### Assigned task
The full listing, word for word and free of images, is the expected result.

---------- Supplied records ----------

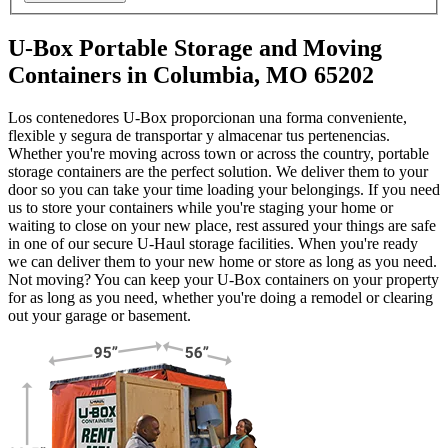
U-Box Portable Storage and Moving
Containers in Columbia, MO 65202
Los contenedores U-Box proporcionan una forma conveniente,
flexible y segura de transportar y almacenar tus pertenencias.
Whether you're moving across town or across the country, portable
storage containers are the perfect solution. We deliver them to your
door so you can take your time loading your belongings. If you need
us to store your containers while you're staging your home or
waiting to close on your new place, rest assured your things are safe
in one of our secure
U-Haul
storage facilities. When you're ready
we can deliver them to your new home or store as long as you need.
Not moving? You can keep your
U-Box
containers on your property
for as long as you need, whether you're doing a remodel or clearing
out your garage or basement.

----------

### Output of the exercise
U-Box Portable Storage and Moving
Containers in Columbia, MO 65202
Los contenedores U-Box proporcionan una forma conveniente,
flexible y segura de transportar y almacenar tus pertenencias.
Whether you're moving across town or across the country, portable
storage containers are the perfect solution. We deliver them to your
door so you can take your time loading your belongings. If you need
us to store your containers while you're staging your home or
waiting to close on your new place, rest assured your things are safe
in one of our secure
U-Haul
storage facilities. When you're ready
we can deliver them to your new home or store as long as you need.
Not moving? You can keep your
U-Box
containers on your property
for as long as you need, whether you're doing a remodel or clearing
out your garage or basement.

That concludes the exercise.